Psychosis is a term that describes severe mental disturbance, not a specific disorder. Many disorders have symptoms of psychosis including: Schizophrenia, Schizophreniform Disorder, Brief Psychotic Disorder, Schizoaffective Disorder, Delusional Disorder, Psychotic Disorder Due to Another General Medical Condition, Substance/Medication-Induced Psychotic Disorder, and Unspecified and Other Specified Psychotic Disorder. These disorders are clinical syndromes, not discrete diseases.

Most psychotic disorders do not have clear etiology. Of course, the disorders related to medical conditions and substance withdrawal are more easily traced to a precipitating factor and are therefore more likely to be easily diagnosed.

Evaluation of persons suspected of having a psychotic disorder requires a good history and a physical examination by a physician. Generally, non-organic disorders present with disturbances in thought and emotion, while organic disorders tend to present with mental clouding, confusion, and disorientation because of some degree of delirium. This is not a hard and fast rule, and in practice, there are many exceptions. The following are some characteristics that suggest the presence of an organic disorder:

1. No personal or family history of mental illness. Someone who presents with Schizophrenia-like psychotic symptoms will undoubtedly have some family or personal history of psychiatric treatment. This is particularly true if the subject is well into adulthood. First time psychotic breaks usually occur in early adulthood (early 20s for men, late 20s for women). The lack of history makes it more likely that there is some organic factor operating.

2. There is a history of serious medical illness with periodic relapses. This suggests organic etiology, especially if the subject is an elderly person.

3. There is very rapid onset. If the onset is in a few hours or days, this is a strong indicator of organic etiology. With symptoms that are not organically based, family members usually report some period of time that the client is acting "strange".

4. The client present with significant memory loss, confusion, disorientation, and clouding of consciousness (that may fluctuate rapidly - within hours).

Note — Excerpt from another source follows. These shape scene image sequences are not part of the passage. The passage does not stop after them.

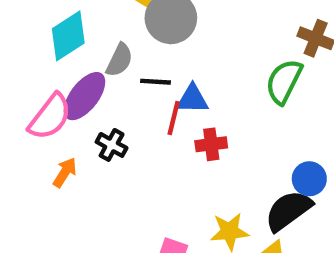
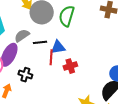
gray semicircle: (119, 60) -> (22, 36), turned -140
green semicircle: (284, 82) -> (67, 16), moved

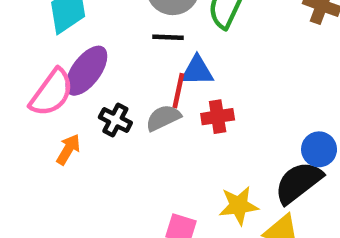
gray semicircle: (22, 36) -> (163, 118), moved
black line: (40, 42) -> (168, 37), moved

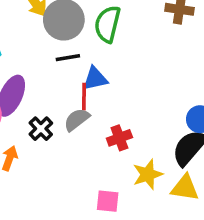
red cross: (218, 117) -> (119, 138), moved
black cross: (115, 120) -> (41, 129), turned 30

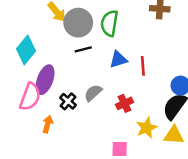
blue triangle: (95, 79) -> (118, 59), moved
red line: (84, 97) -> (143, 66), moved

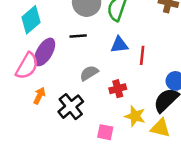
black line: (83, 49) -> (78, 36), moved
black cross: (68, 101) -> (71, 107), moved, size x1.5
yellow star: (147, 128) -> (135, 116), turned 30

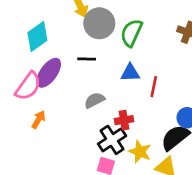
black cross: (71, 107) -> (112, 140), moved

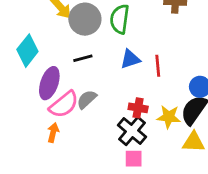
pink semicircle: (28, 86) -> (64, 104), moved, turned 32
gray semicircle: (95, 100) -> (87, 99), moved
red cross: (124, 120) -> (138, 108), turned 36
yellow star: (140, 152) -> (169, 117), moved

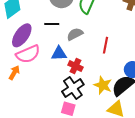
blue triangle: (130, 59) -> (59, 54), moved
gray semicircle: (87, 99) -> (75, 34), moved
red cross: (138, 108) -> (75, 66), moved

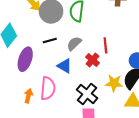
pink semicircle: (28, 54) -> (48, 88), moved, turned -45
blue triangle: (59, 54) -> (65, 66), turned 49
red cross: (75, 66) -> (92, 60), moved, turned 32

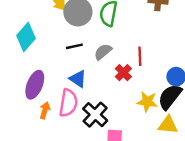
purple ellipse: (25, 59) -> (35, 85), moved
blue triangle: (65, 66) -> (78, 79), moved
black cross: (87, 94) -> (95, 115), moved

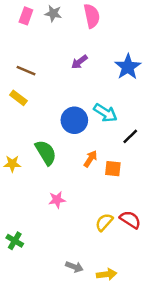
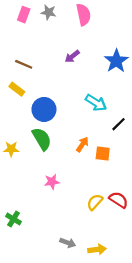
blue circle: (74, 120) -> (44, 109), moved

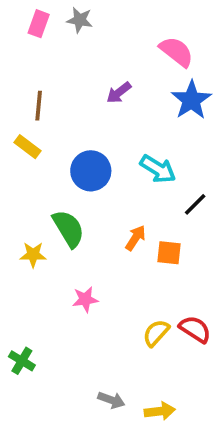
pink semicircle: (84, 15) -> (176, 52), moved, turned -40
brown line: (24, 64) -> (39, 106), turned 72
blue circle: (44, 109) -> (91, 171), moved
yellow star: (11, 149) -> (33, 255), moved

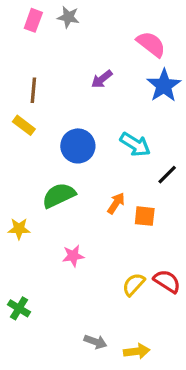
green semicircle: (68, 229) -> (59, 195), turned -84
yellow star: (33, 255) -> (19, 229), moved

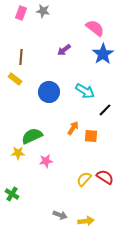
green semicircle: (59, 195) -> (32, 136), moved
yellow star: (19, 229) -> (18, 153), moved

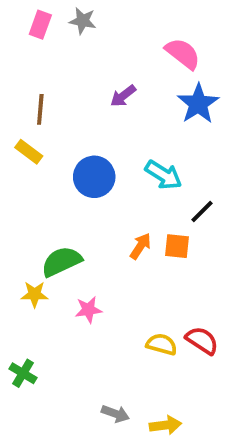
orange square: (91, 136) -> (177, 246), moved
yellow semicircle: (84, 179) -> (162, 344), turned 63

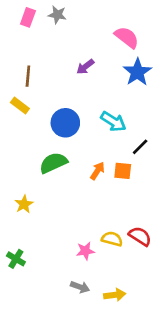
green semicircle: (61, 262) -> (53, 163), moved
yellow star: (35, 294) -> (24, 204), turned -30
pink star: (88, 310) -> (85, 251), moved

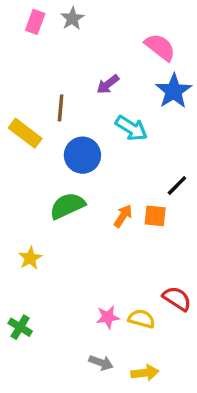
gray star: (57, 15) -> (72, 19), turned 30
brown line: (28, 76) -> (61, 108), moved
yellow rectangle: (20, 105) -> (25, 133), size x1.4
cyan arrow: (113, 121) -> (131, 128), moved
yellow semicircle: (112, 239) -> (142, 319), moved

Major Depressive Disorder and Bipolar (I and II) Disorder may have psychotic symptoms that are secondary to affective symptoms. Affective disturbance always precedes psychosis in these cases. Individuals with severe personality disorders may have brief periods of psychosis, especially at times of severe stress. Psychotic symptoms usually resolve when the environmental stressors are stabilized, either through direct psychosocial intervention or by removing the individual from the environment and placing him/or her into a stable and safe environment such as a hospital setting. Individuals with Autism Spectrum Disorder may also have psychotic symptoms. Again, these symptoms appear to be secondary to the developmental impairment.